Stored data entries:
'''

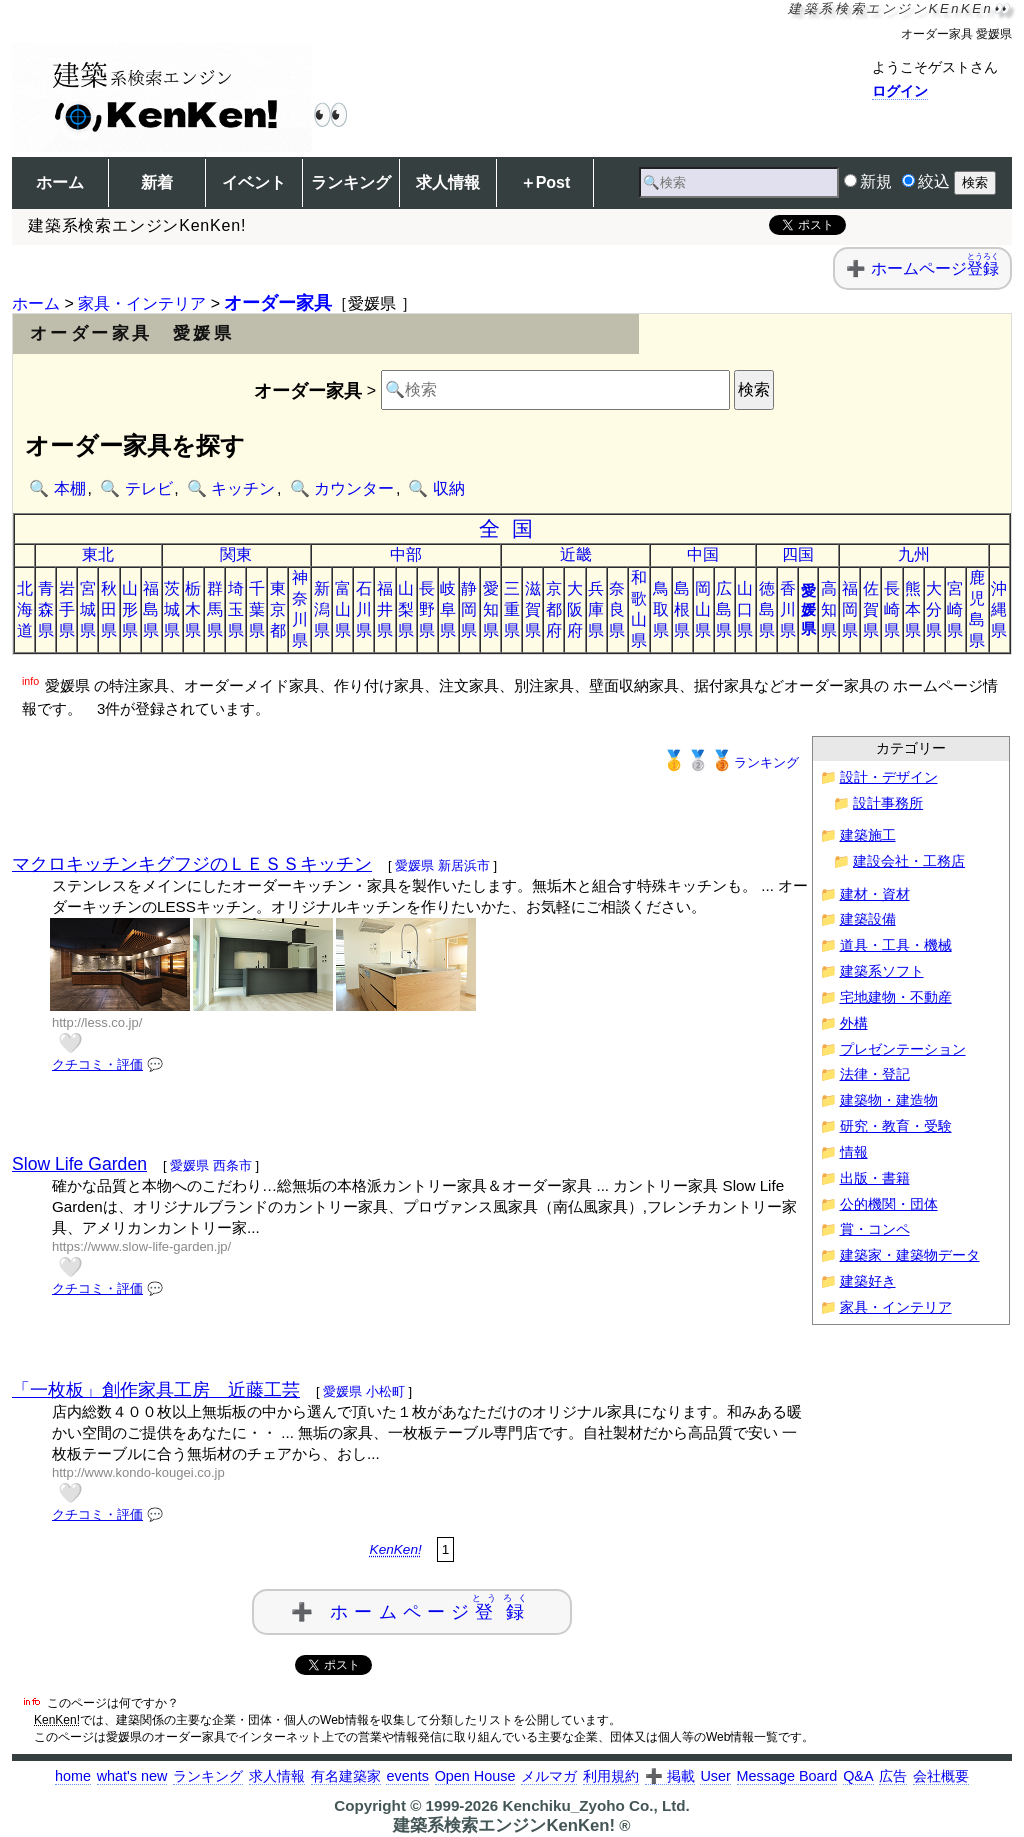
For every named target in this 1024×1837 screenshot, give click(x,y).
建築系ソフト (882, 971)
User (715, 1776)
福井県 (385, 609)
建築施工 (868, 835)
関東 (236, 554)
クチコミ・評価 (97, 1064)
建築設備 (868, 919)
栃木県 (193, 609)
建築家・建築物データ (910, 1255)
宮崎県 (955, 609)
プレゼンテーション (903, 1049)
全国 (512, 528)
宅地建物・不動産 (896, 997)
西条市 (232, 1165)
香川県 (788, 609)
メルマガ (549, 1776)
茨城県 (172, 609)
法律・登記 (875, 1074)
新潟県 (322, 609)
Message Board (787, 1776)
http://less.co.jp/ (97, 1022)
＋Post (545, 182)
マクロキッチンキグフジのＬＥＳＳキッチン (192, 864)
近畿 (576, 554)
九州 (914, 554)
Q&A (858, 1776)
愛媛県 (808, 609)
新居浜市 (464, 865)
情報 (854, 1152)
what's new (132, 1776)
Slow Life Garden (79, 1164)
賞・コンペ (875, 1229)
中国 (703, 554)
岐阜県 (448, 609)
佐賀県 (871, 609)
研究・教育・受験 (896, 1126)
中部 (406, 554)
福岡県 (850, 609)
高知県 (829, 609)
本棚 (70, 488)
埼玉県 (236, 609)
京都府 (554, 609)
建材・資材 (875, 894)
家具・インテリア (142, 303)
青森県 (46, 609)
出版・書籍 (875, 1178)
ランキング (351, 182)
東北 (98, 554)
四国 (798, 554)
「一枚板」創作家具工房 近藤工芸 (156, 1390)
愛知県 (491, 609)
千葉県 (257, 609)
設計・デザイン (889, 777)
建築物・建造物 (889, 1100)
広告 (893, 1776)
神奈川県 (300, 609)
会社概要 (941, 1776)
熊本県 (913, 609)
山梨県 (406, 609)
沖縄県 (999, 609)
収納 (449, 488)
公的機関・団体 (889, 1204)
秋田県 (109, 609)
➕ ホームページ (412, 1607)
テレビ (149, 488)
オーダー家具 (278, 303)
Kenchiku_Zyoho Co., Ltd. (595, 1805)
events (407, 1776)
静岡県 (469, 609)
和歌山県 (639, 609)
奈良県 (617, 609)
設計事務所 (888, 803)
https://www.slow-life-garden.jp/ (141, 1246)
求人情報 (448, 182)
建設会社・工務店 (909, 861)
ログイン (900, 91)
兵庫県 (596, 609)
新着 (157, 182)
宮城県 (88, 609)
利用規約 (611, 1776)
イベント (254, 182)
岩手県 (67, 609)
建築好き (868, 1281)
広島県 (724, 609)
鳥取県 (661, 609)
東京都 (278, 609)
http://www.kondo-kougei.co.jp (138, 1472)
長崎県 (892, 609)
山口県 (745, 609)
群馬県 (215, 609)
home (73, 1776)
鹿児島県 (977, 609)
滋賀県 (533, 609)
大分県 (934, 609)
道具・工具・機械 (896, 945)
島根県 (682, 609)
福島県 (151, 609)
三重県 (512, 609)
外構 (854, 1023)
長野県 (427, 609)
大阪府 (575, 609)
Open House (475, 1776)
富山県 (343, 609)
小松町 (385, 1391)
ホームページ (935, 268)
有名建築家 (346, 1776)
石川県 (364, 609)
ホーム (60, 182)
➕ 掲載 (670, 1776)
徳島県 (767, 609)
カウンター (354, 488)
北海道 (25, 609)
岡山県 (703, 609)
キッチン (243, 488)
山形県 (130, 609)
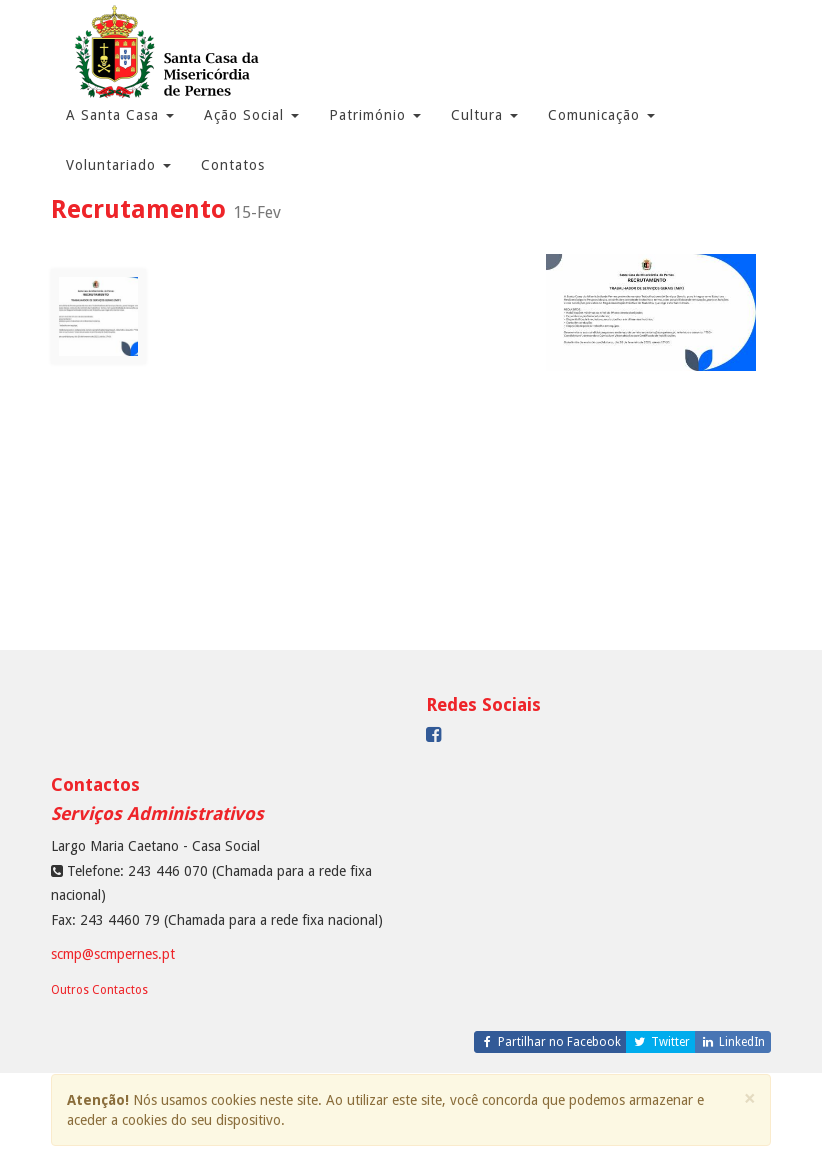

'''

## About this task
Each line above has to be returned exactly. Drop the pictures.

## Exercise response
For every named target in this 1024×1837 screenshot, give click(x,y).
建築系ソフト (882, 971)
User (715, 1776)
福井県 (385, 609)
建築施工 (868, 835)
関東 (236, 554)
クチコミ・評価 (97, 1064)
建築設備 (868, 919)
栃木県 (193, 609)
建築家・建築物データ (910, 1255)
宮崎県 (955, 609)
プレゼンテーション (903, 1049)
全国 (512, 528)
宅地建物・不動産 (896, 997)
西条市 (232, 1165)
香川県 (788, 609)
メルマガ (549, 1776)
茨城県 (172, 609)
法律・登記 (875, 1074)
新潟県 (322, 609)
Message Board (787, 1776)
http://less.co.jp/ (97, 1022)
＋Post (545, 182)
マクロキッチンキグフジのＬＥＳＳキッチン (192, 864)
近畿 (576, 554)
九州 (914, 554)
Q&A (858, 1776)
愛媛県 (808, 609)
新居浜市 (464, 865)
情報 (854, 1152)
what's new (132, 1776)
Slow Life Garden (79, 1164)
賞・コンペ (875, 1229)
中国 (703, 554)
岐阜県 (448, 609)
佐賀県 (871, 609)
研究・教育・受験 (896, 1126)
中部 (406, 554)
福岡県 (850, 609)
高知県 (829, 609)
本棚 (70, 488)
埼玉県 (236, 609)
京都府 (554, 609)
建材・資材 (875, 894)
家具・インテリア (142, 303)
青森県 (46, 609)
出版・書籍 (875, 1178)
ランキング (351, 182)
東北 (98, 554)
四国 (798, 554)
「一枚板」創作家具工房 近藤工芸 (156, 1390)
愛知県 (491, 609)
千葉県 (257, 609)
設計・デザイン (889, 777)
建築物・建造物 (889, 1100)
広告 (893, 1776)
神奈川県 (300, 609)
会社概要 (941, 1776)
熊本県 (913, 609)
山梨県 (406, 609)
沖縄県 (999, 609)
収納 (449, 488)
公的機関・団体 (889, 1204)
秋田県 (109, 609)
➕ ホームページ (412, 1607)
テレビ (149, 488)
オーダー家具 (278, 303)
Kenchiku_Zyoho Co., Ltd. (595, 1805)
events (407, 1776)
静岡県 (469, 609)
和歌山県 (639, 609)
奈良県 (617, 609)
設計事務所 (888, 803)
https://www.slow-life-garden.jp/ (141, 1246)
求人情報 (448, 182)
建設会社・工務店 (909, 861)
ログイン (900, 91)
兵庫県 (596, 609)
新着 (157, 182)
宮城県 (88, 609)
利用規約 (611, 1776)
イベント (254, 182)
岩手県 (67, 609)
建築好き (868, 1281)
広島県 (724, 609)
鳥取県 (661, 609)
東京都 (278, 609)
http://www.kondo-kougei.co.jp (138, 1472)
長崎県 (892, 609)
山口県 (745, 609)
群馬県 (215, 609)
home (73, 1776)
鹿児島県 (977, 609)
滋賀県 (533, 609)
大分県 (934, 609)
道具・工具・機械 (896, 945)
島根県 (682, 609)
福島県 (151, 609)
三重県 (512, 609)
外構 (854, 1023)
長野県 (427, 609)
大阪府 (575, 609)
Open House (475, 1776)
富山県 (343, 609)
小松町 (385, 1391)
ホームページ (935, 268)
有名建築家 (346, 1776)
石川県 (364, 609)
ホーム (60, 182)
➕ 掲載 (670, 1776)
徳島県 (767, 609)
カウンター (354, 488)
北海道 (25, 609)
岡山県 (703, 609)
キッチン (243, 488)
山形県 (130, 609)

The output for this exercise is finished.